Muito tem escrito sobre o corpo nos últimos anos. A partir do início da década de 1970,
e com o aumento da visibilidade no final da década de 1980, o corpo assumiu uma
presença viva na cena antropológica e no estágio de estudos culturais interdisciplinares.
A teoria feminista, a crítica literária, a história, a religião comparada, a filosofia, a
sociologia e a psicologia estão todas implicadas no movimento em direção ao corpo.

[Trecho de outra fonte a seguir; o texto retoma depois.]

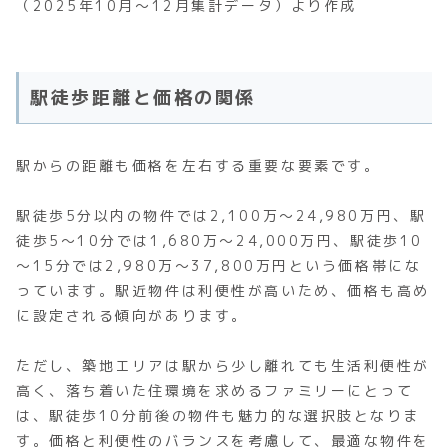
（2025年10月～12月集計データ）より作成
駅徒歩距離と価格の関係
駅からの距離も価格を左右する重要な要素です。
駅徒歩5分以内の物件では2,100万～24,980万円、駅
徒歩5～10分では1,680万～24,000万円、駅徒歩10
～15分では2,980万～37,800万円という価格帯にな
っています。駅近物件は利便性が高いため、価格も高め
に設定される傾向があります。
ただし、築地エリアは駅から少し離れても生活利便性が
高く、落ち着いた住環境を求めるファミリーにとって
は、駅徒歩10分前後の物件も魅力的な選択肢となりま
す。価格と利便性のバランスを考慮して、最適な物件を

Antropólogos com interesses que variam entre a antropologia médica e psicológica, a
antropologia do espaço, cultura material, teoria da prática, teoria do desempenho, teoria
crítica e até mesmo antropologia cognitiva têm problematizado o corpo em escritos
recentes.
Em seu discurso de abertura para a reunião anual de 1990 da Associação
Etnológica Americana dedicada ao tema "O Corpo na Sociedade e Cultura", Emily Martin
sugeriu que, embora o interesse generalizado no corpo possa ser explicado pela
centralidade contemporânea do corpo nas formas sociais ocidentais, também pode ser
devido ao momento histórico contemporâneo em que "estamos passando por mudanças
fundamentais na forma como nossos corpos são organizados e experimentados" (1992:
121). Citando a observação de Lévi-Strauss de que a atenção acadêmica parece se
concentrar em fenômenos precisamente quando eles estão terminando, ela sugere que
estamos vendo "o fim de um tipo de corpo e o início de outro tipo de corpo" (ibid .: 121).
Estudos recentes nas ciências sociais e humanas pareceriam apoiar a reivindicação
de Martin. O tipo de corpo ao qual fomos acostumados tanto no pensamento erudito
quanto popular é tipicamente considerado como uma entidade fixa e material sujeita às
regras empíricas da ciência biológica, existente antes da mutabilidade e fluxo de mudança
e diversidade cultural e caracterizada por necessidades internas imutáveis. O novo corpo
que começou a ser identificado não pode mais ser considerado um fato bruto da natureza.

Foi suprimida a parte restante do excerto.